I Veneziani avvelenarono anche i pozzi di acqua esterni e fecero
credere di aver fatto evacuare la città, spingendo il nemico ad
avvicinarsi senza precauzioni e infliggendogli perdite ingentissime.
A primavera gli attacchi dei Turchi si rinnovarono con sempre maggior
furore, mentre Pio V era riuscito a costituire la sua Santa Lega, con
la partecipazione dello Stato Pontificio, della Spagna e della
Repubblica di Venezia.
Bragadin contava ormai solo sull’arrivo dei soccorsi cristiani, ma
Mustafà che temeva un’altra disastrosa sconfitta, dopo quella
subita a Malta cinque anni prima, chiese ulteriori rinforzi e il suo
esercito raggiunse le 250.000 unità, contro poco più di
2000 combattenti veneziani. Dopo undici mesi di eroica resistenza, i
continui bombardamenti e la fine dei viveri e delle munizioni,
costrinsero Bragadin, il 1 agosto 1571, a decretare la resa di
Famagosta.
Lalà Mustafà aveva promesso, con un documento firmato, di
permettere ai superstiti di lasciare l’isola, imbarcandosi sulle loro
navi, “a tocco di tamburo, con le insegne spiegate, artiglieria, arme et bagaglio, moglie e figli”,
ma si macchiò di un infame tradimento. Il 2 agosto Bragadin,
accompagnato da Astorre Baglioni si presentò alla tenda di
Lalà Mustafà per consegnargli le chiavi della
città, ma i due comandanti veneziani furono coperti di insulti e
arrestati. Astorre Baglioni e gli altri rappresentanti della
delegazione veneziana vennero decapitati seduta stante, mentre una
sorte ben peggiore aspettava Bragadin a cui vennero mozzate le orecchie
e il naso e fu rinchiuso per dodici giorni in una gabbia sotto il sole
cocente, con pochissima acqua e cibo. Al quarto giorno i turchi gli
proposero la libertà se si fosse convertito all’Islam, ma
Bragadin rifiutò sdegnosamente.
Il 17 agosto il comandante veneziano fu appeso all’albero della propria
nave e massacrato con oltre cento frustate, quindi costretto a portare
in spalla per le strade di Famagosta una grande cesta piena di pietre e
sabbia, finché non ebbe un collasso. Fu quindi riportato sulla
piazza principale della città incatenato a una colonna e qui un
rinnegato genovese infisse il coltello sulla spalla sinistra e
iniziò a scuoiarlo vivo. Il comandante veneziano sopportò
il martirio con eroico coraggio, continuando a recitare il Miserere e
ad invocare il nome di Cristo, finché, dopo che gli ebbero
scorticato il busto e le braccia, urlò: “In manus tuas Domine commendo spirituum meum” e spirò.

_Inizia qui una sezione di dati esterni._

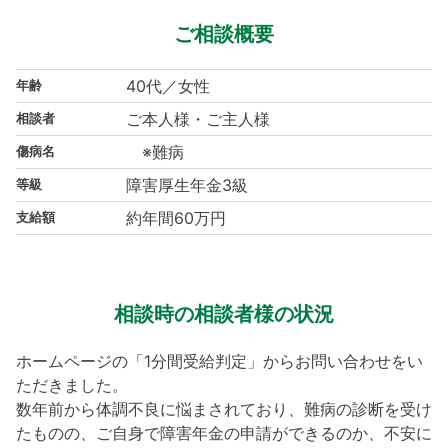
ご相談概要
40代／女性
年齢
ご本人様・ご主人様
相談者
※難病
傷病名
障害厚生年金3級
等級
約年間60万円
支給額
相談時の相談者様の状況
ホームページの「1分間受給判定」からお問い合わせをい
ただきました。
数年前から体調不良に悩まされており、難病の診断を受け
たものの、ご自身で障害年金の申請ができるのか、不安に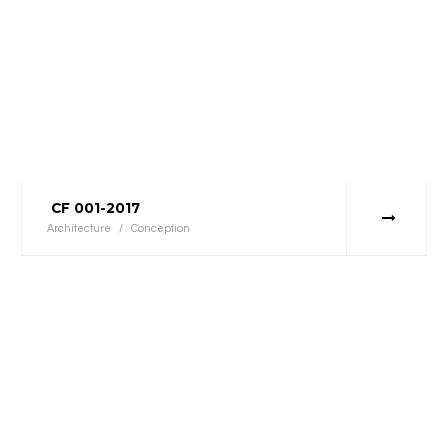
CF 001-2017
Architecture
/
Conception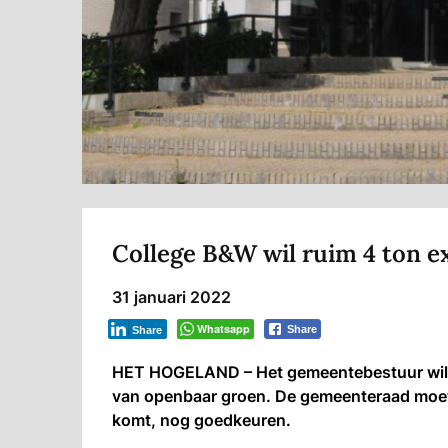
College B&W wil ruim 4 ton 
31 januari 2022
Whatsapp
Share
Share
HET HOGELAND – Het gemeentebestuur wil 4
van openbaar groen. De gemeenteraad moet 
komt, nog goedkeuren.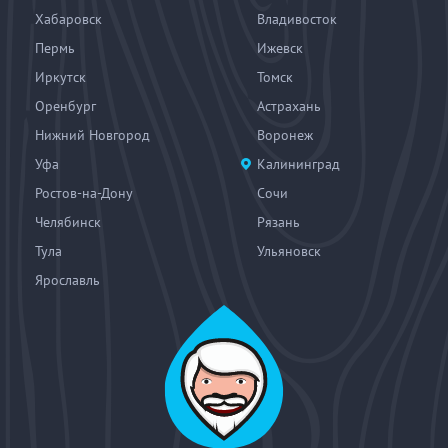
Хабаровск
Владивосток
Пермь
Ижевск
Иркутск
Томск
Оренбург
Астрахань
Нижний Новгород
Воронеж
Уфа
Калининград
Ростов-на-Дону
Сочи
Челябинск
Рязань
Тула
Ульяновск
Ярославль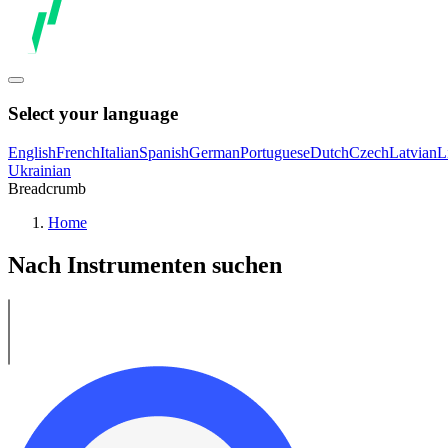
Select your language
English
French
Italian
Spanish
German
Portuguese
Dutch
Czech
Latvian
L
Ukrainian
Breadcrumb
Home
Nach Instrumenten suchen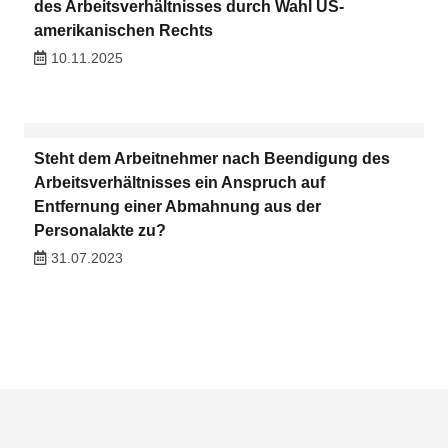
des Arbeitsverhältnisses durch Wahl US-
amerikanischen Rechts
10.11.2025
Steht dem Arbeitnehmer nach Beendigung des
Arbeitsverhältnisses ein Anspruch auf
Entfernung einer Abmahnung aus der
Personalakte zu?
31.07.2023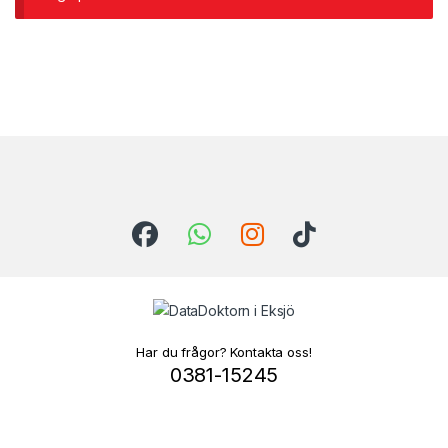
Brands Carousel
Har du frågor? Kontakta oss!
0381-15245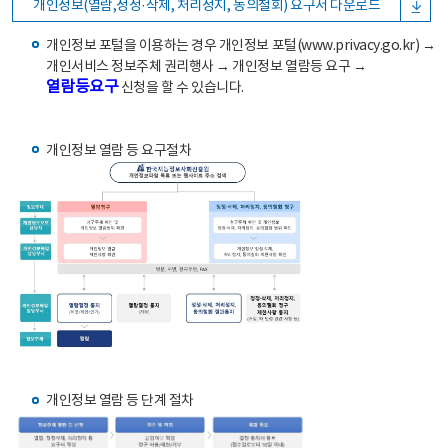
개인정보(열람,정정·삭제, 처리정지, 동의철회) 요구서 다운로드
개인정보 포털을 이용하는 경우 개인정보 포털(www.privacy.go.kr) →
개인서비스 정보주체 권리행사 → 개인정보 열람등 요구 →
열람등요구
신청을 할 수 있습니다.
개인정보 열람 등 요구절차
개인정보 열람 등 단계 절차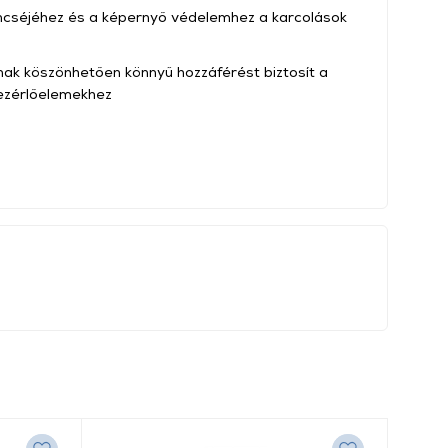
ncséjéhez és a képernyő védelemhez a karcolások
nak köszönhetően könnyű hozzáférést biztosít a
vezérlőelemekhez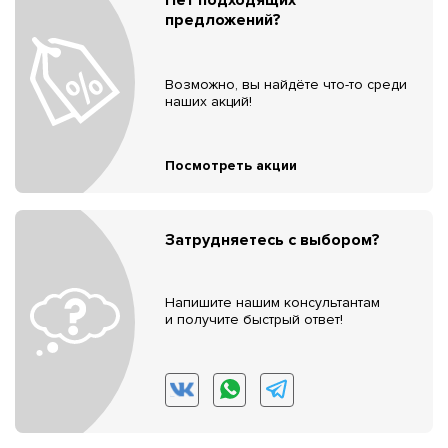
предложений?
Возможно, вы найдёте что-то среди
наших акций!
Посмотреть акции
Затрудняетесь с выбором?
Напишите нашим консультантам
и получите быстрый ответ!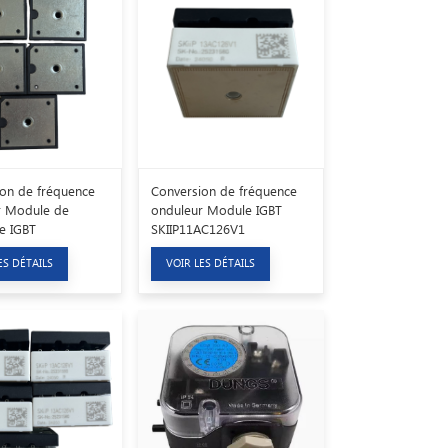
on de fréquence
Conversion de fréquence
r Module de
onduleur Module IGBT
e IGBT
SKIIP11AC126V1
AC126V1
ES DÉTAILS
VOIR LES DÉTAILS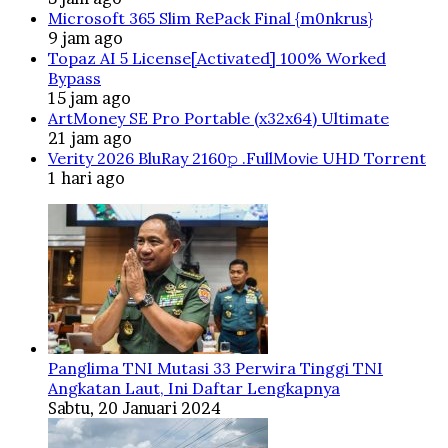
Microsoft 365 Slim RePack Final {m0nkrus}
9 jam ago
Topaz AI 5 License[Activated] 100% Worked
Bypass
15 jam ago
ArtMoney SE Pro Portable (x32x64) Ultimate
21 jam ago
Verity 2026 BluRay 2160𝚙 .FullMov𝗂e UHD Torrent
1 hari ago
Panglima TNI Mutasi 33 Perwira Tinggi TNI
Angkatan Laut, Ini Daftar Lengkapnya
Sabtu, 20 Januari 2024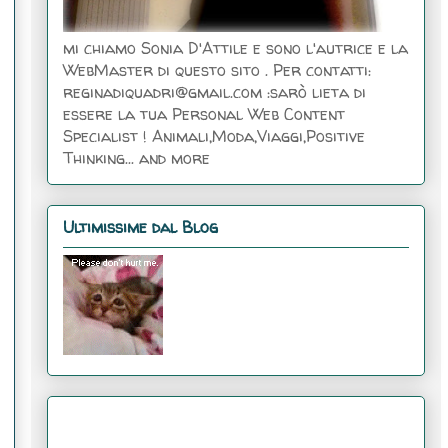
mi chiamo Sonia D'Attile e sono l'autrice e la
WebMaster di questo sito . Per contatti:
reginadiquadri@gmail.com :sarò lieta di
essere la tua Personal Web Content
Specialist ! Animali,Moda,Viaggi,Positive
Thinking... and more
Ultimissime dal Blog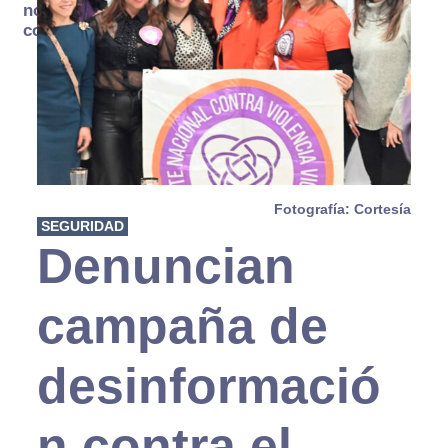
no se
consume
Fotografía: Cortesía
SEGURIDAD
Denuncian
campaña de
desinformació
n contra el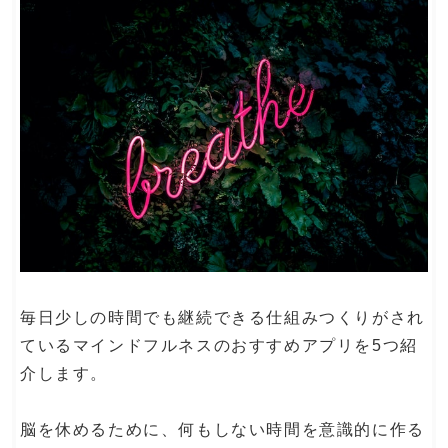
毎日少しの時間でも継続できる仕組みつくりがされ
ているマインドフルネスのおすすめアプリを5つ紹
介します。
脳を休めるために、何もしない時間を意識的に作る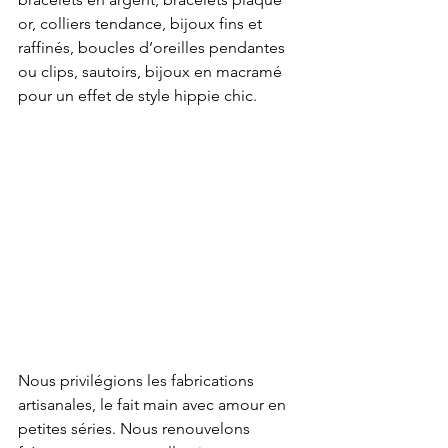
or, colliers tendance, bijoux fins et 
raffinés, boucles d’oreilles pendantes 
ou clips, sautoirs, bijoux en macramé 
pour un effet de style hippie chic.
Nous privilégions les fabrications 
artisanales, le fait main avec amour en 
petites séries. Nous renouvelons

Erano le 15 del 17 agosto 1571. Il corpo di Bragadin fu quindi
squartato, e la sua pelle, imbottita di paglia e cotone, e rivestita
degli abiti e delle insegne del comando, fu portata in macabro corteo
per le vie di Famagosta, e poi appesa all’antenna d’una galea, che la
portò a Istanbul come trofeo, insieme con le teste dei capi
cristiani.
La risposta cristiana all’eccidio di Famagosta avvenne il 7 ottobre
1571 nelle acque di Lepanto, dove la flotta turca venne annientata. La
pelle di Marcantonio Bragadin, sottratta nel 1580 all’Arsenale di
Istanbul, fu portata a Venezia e viene venerata come una reliquia nella
chiesa dei SS. Giovanni e Paolo, nel retro del monumento dell’eroe
veneziano. Marcantonio Bragadin meriterebbe di figurare tra i Beati del
V Cielo del Paradiso, descritti da Dante nella Divina Commedia, e di essere ricordato accanto ai grandi combattenti per la fede degli ultimi secoli, dai Vandeani ai Cristeros. Un giorno, forse, la Chiesa lo canonizzerà come martire.